__Description of the task__. Across all the records, filter for lines with the word "courgettes" and copy them.
[[ Data for this exercise open ]]
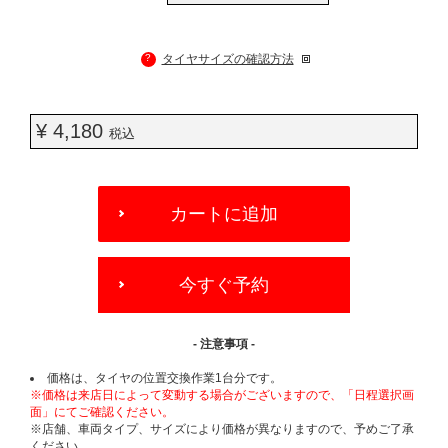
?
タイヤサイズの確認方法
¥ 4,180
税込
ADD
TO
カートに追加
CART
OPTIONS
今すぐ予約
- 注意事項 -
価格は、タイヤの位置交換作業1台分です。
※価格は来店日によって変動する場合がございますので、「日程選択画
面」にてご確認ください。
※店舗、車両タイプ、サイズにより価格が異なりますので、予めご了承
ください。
[[ Data for this exercise closed ]]
[[ Data for this exercise open ]]
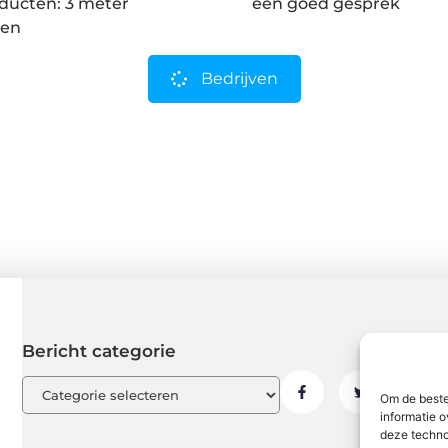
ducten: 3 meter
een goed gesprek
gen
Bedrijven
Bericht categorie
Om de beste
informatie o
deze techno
[[ Data for this exercise closed ]]
[[ Data for this exercise open ]]
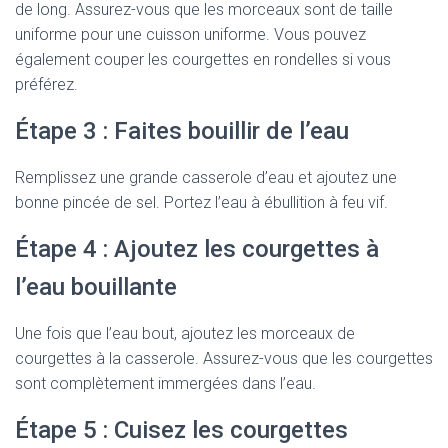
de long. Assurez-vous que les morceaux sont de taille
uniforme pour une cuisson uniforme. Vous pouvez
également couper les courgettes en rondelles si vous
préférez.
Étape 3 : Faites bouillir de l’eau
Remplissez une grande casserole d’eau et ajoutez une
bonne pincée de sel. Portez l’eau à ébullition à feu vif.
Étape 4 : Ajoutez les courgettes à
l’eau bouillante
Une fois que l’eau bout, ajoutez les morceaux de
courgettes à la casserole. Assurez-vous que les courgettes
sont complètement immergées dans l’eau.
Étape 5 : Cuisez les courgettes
[[ Data for this exercise closed ]]
__Response to the exercise__.
également couper les courgettes en rondelles si vous
Étape 4 : Ajoutez les courgettes à
courgettes à la casserole. Assurez-vous que les courgettes
Étape 5 : Cuisez les courgettes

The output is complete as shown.